フィリパ・ピアス「真夜中のパーティー」

短編集,表題作.真夜中のリビングに子供たちだけの時間が偶然生まれる.しかしその夜のパーティー自体は子供たちが知らず巻き込まれている感じの不思議さを帯びない.それは巻き込まれるというよりも自覚的な余興として,上の姉弟らは小さな末っ子ウィルソンに不思議な景色を演じて見せる.余興ってのはウィルソンが朝になってから母親に夢みたいな出来事を語ったとき,それを母親が信じるかどうかを見るっていうね.ウィルソンだけはおミソなので作り物の夢に巻き込まれてる.彼はまだ小さいから他の姉弟とよりも両親と同じ時間のほうを生きているのだろう.
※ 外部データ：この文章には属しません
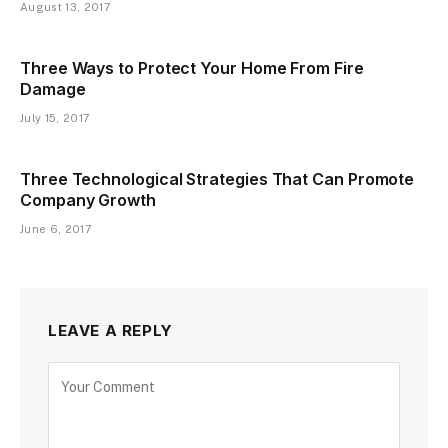
August 13, 2017
Three Ways to Protect Your Home From Fire
Damage
July 15, 2017
Three Technological Strategies That Can Promote
Company Growth
June 6, 2017
LEAVE A REPLY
真夜中の時間とその前後にある父と母の眠り始めた夜,ふたりの目覚める朝とを繋ぐちょっとだけいつも通りでない手がかりがよい.チャーリーが自分の耳の中にハエが入ったと思って,眠る両親のところへ訴えにいったことをきっかけに真夜中のパーティーは始まる.あれ,入ったような気持ちになるんだよなぁ,もぞもぞと.そして,無理矢理起こされたウィルソンはパーティーでは半分眠って夢見たようになっていて,朝,寝過ごしている姉弟をよそに自分だけは起きて父母と朝食をともにする.チャーリーの胸にいっとき迫った不安とウィルソンの夢,そんな小さくてもやもやとした気持ちが,真夜中の時間があった手がかりとして残される.

2000年に書かれた訳者あとがきによると,1999年のクリスマス頃のフィリパ・ピアスはおばあちゃん業に忙しかったという.80歳近くのことである.「トムは真夜中の庭で」が40歳前の作品で,ついに正真正銘のおばあちゃんになられたのだなぁ,と思っていたら,2006年のクリスマス前にお亡くなりになっていた.勝手な想像であるが,どこかまだ不思議な時間の中に暮らしておられるような気がしてならない.